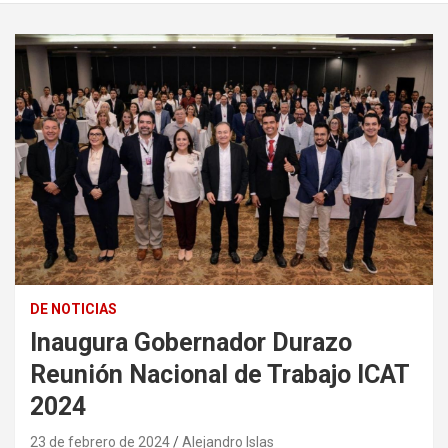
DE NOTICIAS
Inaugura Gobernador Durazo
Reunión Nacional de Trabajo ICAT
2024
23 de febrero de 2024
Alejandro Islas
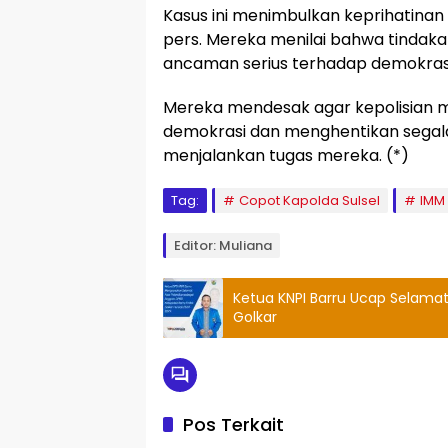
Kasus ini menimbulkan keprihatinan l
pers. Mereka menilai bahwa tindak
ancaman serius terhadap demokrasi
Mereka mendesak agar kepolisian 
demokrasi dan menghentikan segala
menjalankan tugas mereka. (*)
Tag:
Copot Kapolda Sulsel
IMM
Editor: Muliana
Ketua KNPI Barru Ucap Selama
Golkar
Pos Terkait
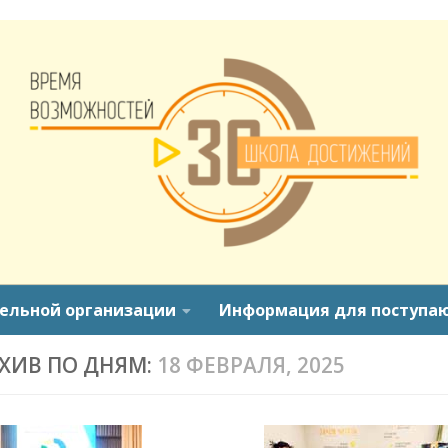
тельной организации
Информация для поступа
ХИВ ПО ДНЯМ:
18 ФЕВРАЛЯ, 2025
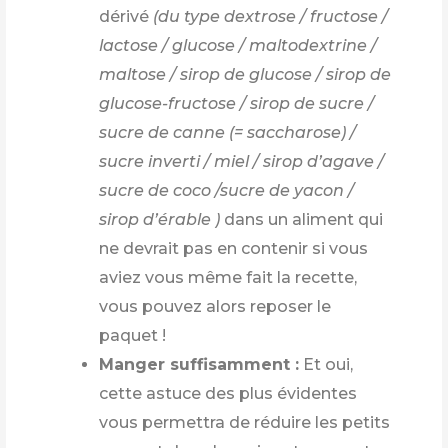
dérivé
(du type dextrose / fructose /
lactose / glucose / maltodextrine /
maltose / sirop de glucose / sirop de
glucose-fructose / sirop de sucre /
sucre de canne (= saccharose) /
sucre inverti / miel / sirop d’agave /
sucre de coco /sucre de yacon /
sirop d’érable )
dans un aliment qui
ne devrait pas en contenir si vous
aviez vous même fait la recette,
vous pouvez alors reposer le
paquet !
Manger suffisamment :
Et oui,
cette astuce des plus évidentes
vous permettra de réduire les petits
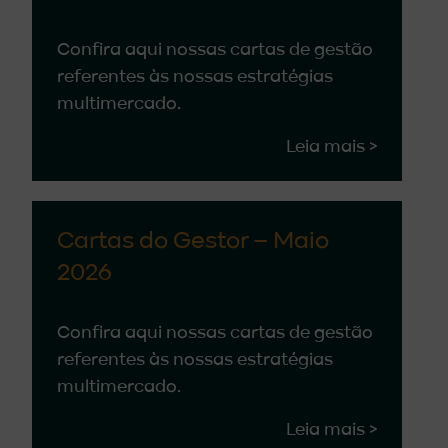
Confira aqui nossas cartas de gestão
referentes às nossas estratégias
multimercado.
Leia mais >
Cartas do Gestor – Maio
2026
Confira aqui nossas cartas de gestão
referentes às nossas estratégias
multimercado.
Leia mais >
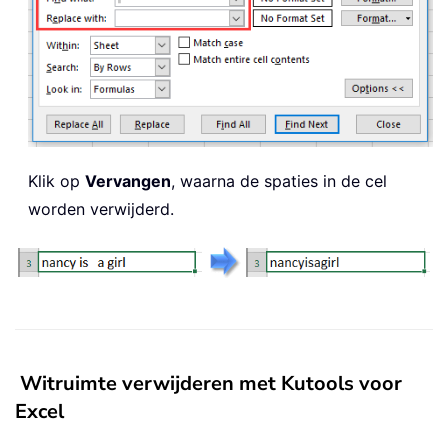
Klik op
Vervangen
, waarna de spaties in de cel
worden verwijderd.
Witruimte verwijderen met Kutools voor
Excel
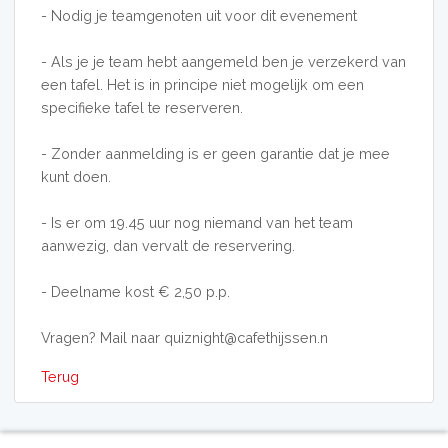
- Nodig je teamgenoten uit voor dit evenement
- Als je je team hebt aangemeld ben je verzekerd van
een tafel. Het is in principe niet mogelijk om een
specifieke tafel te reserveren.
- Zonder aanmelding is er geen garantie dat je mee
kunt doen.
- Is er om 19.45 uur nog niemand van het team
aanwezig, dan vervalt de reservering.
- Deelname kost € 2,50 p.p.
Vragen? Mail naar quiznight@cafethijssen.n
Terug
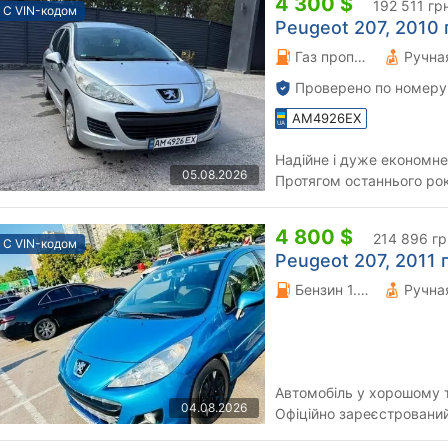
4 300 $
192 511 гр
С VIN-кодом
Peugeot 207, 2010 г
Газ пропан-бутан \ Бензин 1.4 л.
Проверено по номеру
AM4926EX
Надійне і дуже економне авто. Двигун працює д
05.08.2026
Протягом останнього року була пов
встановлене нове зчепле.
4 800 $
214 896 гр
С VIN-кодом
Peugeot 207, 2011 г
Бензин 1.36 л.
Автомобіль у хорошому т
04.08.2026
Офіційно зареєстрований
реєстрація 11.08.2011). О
...
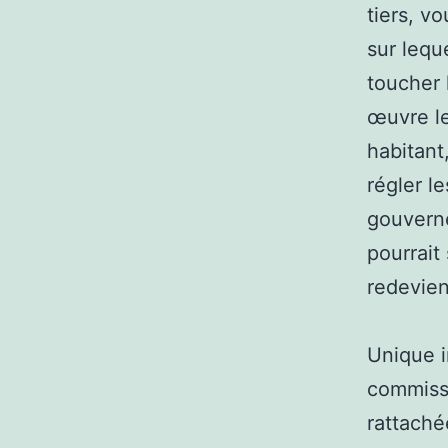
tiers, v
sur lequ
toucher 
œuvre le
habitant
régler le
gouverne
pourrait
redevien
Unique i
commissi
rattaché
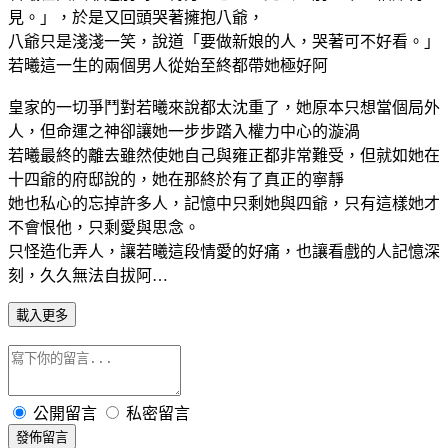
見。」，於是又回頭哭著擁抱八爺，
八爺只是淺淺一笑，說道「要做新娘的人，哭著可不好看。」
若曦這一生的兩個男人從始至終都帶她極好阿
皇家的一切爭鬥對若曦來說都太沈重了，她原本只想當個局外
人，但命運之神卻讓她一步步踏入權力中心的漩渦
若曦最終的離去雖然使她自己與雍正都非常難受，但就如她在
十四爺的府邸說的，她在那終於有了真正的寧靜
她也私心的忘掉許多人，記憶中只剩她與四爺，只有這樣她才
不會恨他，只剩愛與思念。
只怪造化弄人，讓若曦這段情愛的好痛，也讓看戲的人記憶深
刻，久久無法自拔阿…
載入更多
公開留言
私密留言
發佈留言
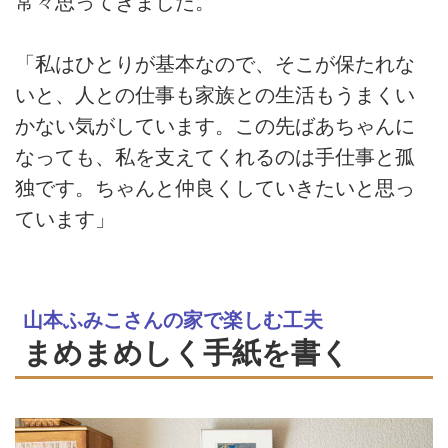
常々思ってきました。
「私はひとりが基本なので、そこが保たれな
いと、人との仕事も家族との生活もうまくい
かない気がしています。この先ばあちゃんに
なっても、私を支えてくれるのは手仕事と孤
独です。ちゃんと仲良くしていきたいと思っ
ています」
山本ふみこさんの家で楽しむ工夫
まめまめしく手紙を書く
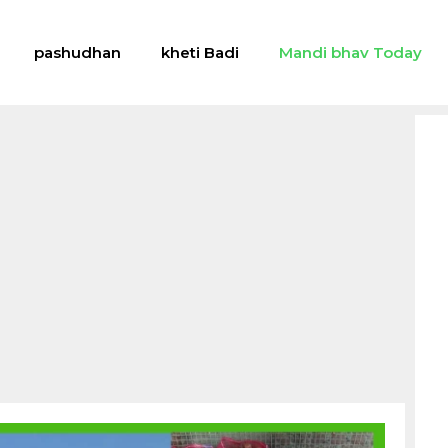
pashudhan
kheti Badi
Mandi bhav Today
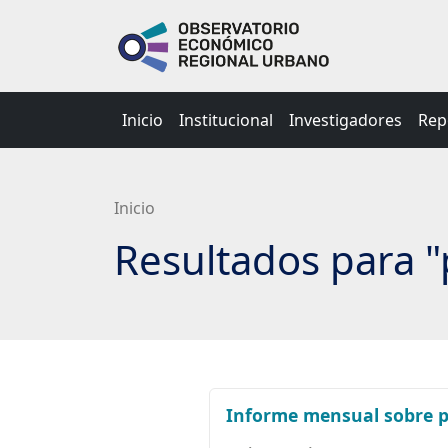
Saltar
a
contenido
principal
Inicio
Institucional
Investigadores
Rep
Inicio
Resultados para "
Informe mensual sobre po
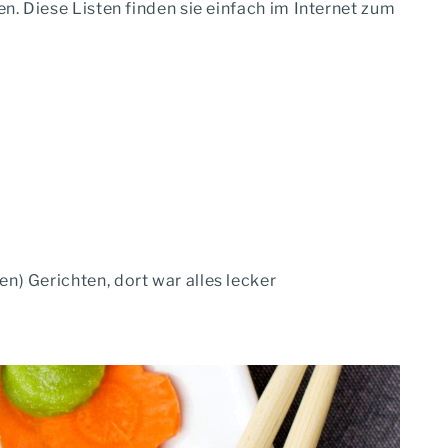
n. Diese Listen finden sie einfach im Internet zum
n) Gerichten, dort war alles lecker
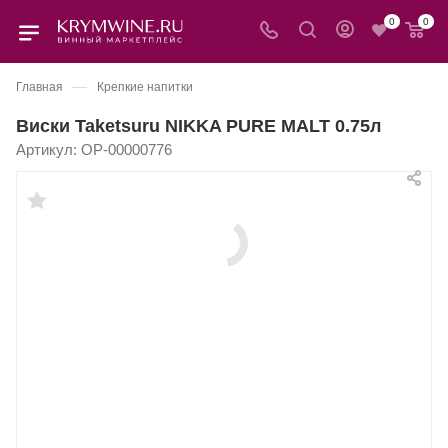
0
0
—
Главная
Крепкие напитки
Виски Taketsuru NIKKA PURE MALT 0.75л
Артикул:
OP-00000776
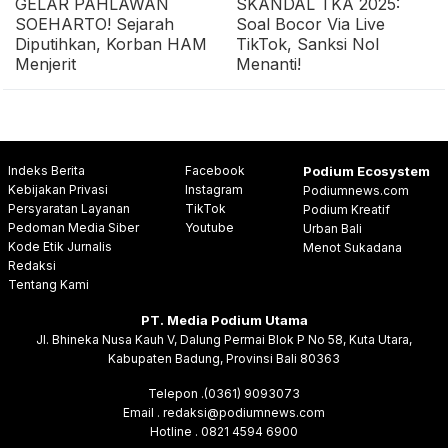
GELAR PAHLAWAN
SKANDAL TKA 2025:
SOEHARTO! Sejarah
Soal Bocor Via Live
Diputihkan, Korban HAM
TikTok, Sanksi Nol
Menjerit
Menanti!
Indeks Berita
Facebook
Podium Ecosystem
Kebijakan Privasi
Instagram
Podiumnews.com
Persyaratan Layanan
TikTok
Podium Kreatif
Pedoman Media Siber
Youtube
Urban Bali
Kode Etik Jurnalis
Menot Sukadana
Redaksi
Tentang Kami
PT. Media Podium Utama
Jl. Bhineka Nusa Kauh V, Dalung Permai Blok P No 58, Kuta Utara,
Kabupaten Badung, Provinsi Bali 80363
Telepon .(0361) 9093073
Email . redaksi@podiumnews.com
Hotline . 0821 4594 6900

EXERCISE REQUIREMENTS:
Of all the entries above, retype exactly the lines from the line with "Indeks Berita" to the line with "Jl. Bhineka Nusa", both included, and no others.

OUTPUT OF THE TASK:
Indeks Berita
Facebook
Podium Ecosystem
Kebijakan Privasi
Instagram
Podiumnews.com
Persyaratan Layanan
TikTok
Podium Kreatif
Pedoman Media Siber
Youtube
Urban Bali
Kode Etik Jurnalis
Menot Sukadana
Redaksi
Tentang Kami
PT. Media Podium Utama
Jl. Bhineka Nusa Kauh V, Dalung Permai Blok P No 58, Kuta Utara,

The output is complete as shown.